Zandberg w Gdańsku zorganizował konferencję prasową, na której przedstawił swoje pomysły na temat polityki mieszkaniowej.
Jesteśmy 21. gospodarką świata, jesteśmy dumni z tego, jak bardzo poszliśmy do przodu i jak bardzo się rozwinęliśmy, ale o ile chodzi o politykę mieszkaniową, to wygląda ona w Polsce gorzej choćby niż za czasów PRL-u
— ocenił poseł.
Dodał, iż w PRL-u Polskę stać było na to, żeby uruchomić program mieszkaniowy.
Dzisiaj jest tak, iż blokowiska z czasów PRL-u są dla ludzi niedoścignionym marzeniem, żeby mieć tam dwu czy trzypokojowe mieszkanie, bo dla młodego pokolenia własny dach nad głową – na patologicznym, deweloperskim rynku – jest po prostu nieosiągalny
— powiedział.
Żadnych rozwiązań
Jego zdaniem, jedyne co młodym ludziom ma do zaoferowania minister rozwoju i technologii Krzysztof Paszyk, to wzięcie kredytu, którego – jak powiedział Zandberg – nie będą mogli wziąć, bo nie mają zdolności kredytowej.
Kandydat stwierdził, iż w Polsce funkcjonuje „biznes, który zarabia olbrzymie pieniądze na transferach gruntu od samorządu i ludzi, którzy są traktowani bez poszanowania godności”. Dodał, iż jest także państwo, które zawodzi na całej linii.

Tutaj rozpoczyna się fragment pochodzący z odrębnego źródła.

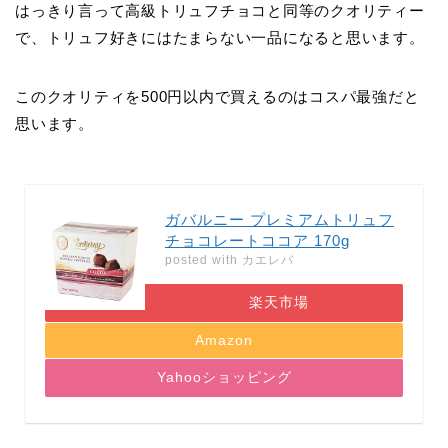
はっきり言って高級トリュフチョコと同等のクオリティー
で、トリュフ好きにはたまらない一品になると思います。
このクオリティを500円以内で買えるのは
コスパ最強だと
思います
。
ガバルニー プレミアムトリュフ
チョコレートココア 170g
posted with
カエレバ
楽天市場
Amazon
Yahooショッピング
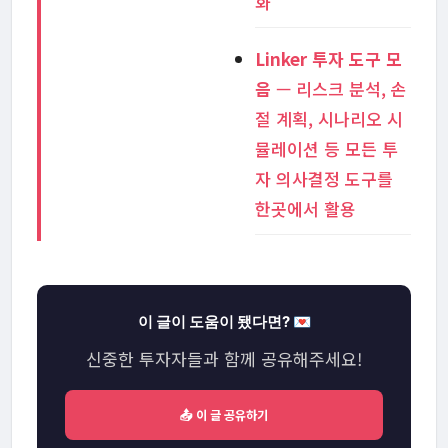
화
Linker 투자 도구 모
음
— 리스크 분석, 손
절 계획, 시나리오 시
뮬레이션 등 모든 투
자 의사결정 도구를
한곳에서 활용
이 글이 도움이 됐다면? 💌
신중한 투자자들과 함께 공유해주세요!
📤 이 글 공유하기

My w Polsce nie mamy sensownej polityki mieszkaniowej
— oświadczył.
Dodał, iż rok temu, przed wyborami były duże nadzieje, iż coś się zmieni w kwestii polityki mieszkaniowej. Jednak – jego zdaniem – to co robi polski rząd w tej sprawie jest „żartem”.
Nic się nie wydarzyło, o ile chodzi o pieniądze dla samorządu, żeby budować porządnej jakości budownictwo społeczne, o ile chodzi o remonty pustostanów, które są w wielu polskich miastach, gdzie mogłyby mieszkać tysiące rodzin w normalnych, porządnych, godnych warunkach i o ile chodzi o opanowanie patologii najmu krótkoterminowego, który niszczy centra miast
— powiedział polityk.
Plan Zandberga
Podkreślił, iż Polska potrzebuje prezydenta, który zmobilizuje rząd, żeby w końcu „wziął się do roboty” i zaczął robić to, co do niego należy. Wskazał, iż rząd powinien rozwijać budownictwo społeczne, „budować na dużą skalę w mniejszych i większych miastach porządnej jakości, dobrze zaplanowane osiedla, a nie udawać przed światem, iż rozwiązaniem problemu mieszkaniowego jest +gettoizacja+”.
Przekonywał, iż z budżetu państwa do samorządów „muszą pójść sensowne środki na budowę nowych osiedli mieszkaniowych”.
Wybory prezydenckie odbędą się 18 maja. Ewentualna druga tura zostanie przeprowadzona 1 czerwca.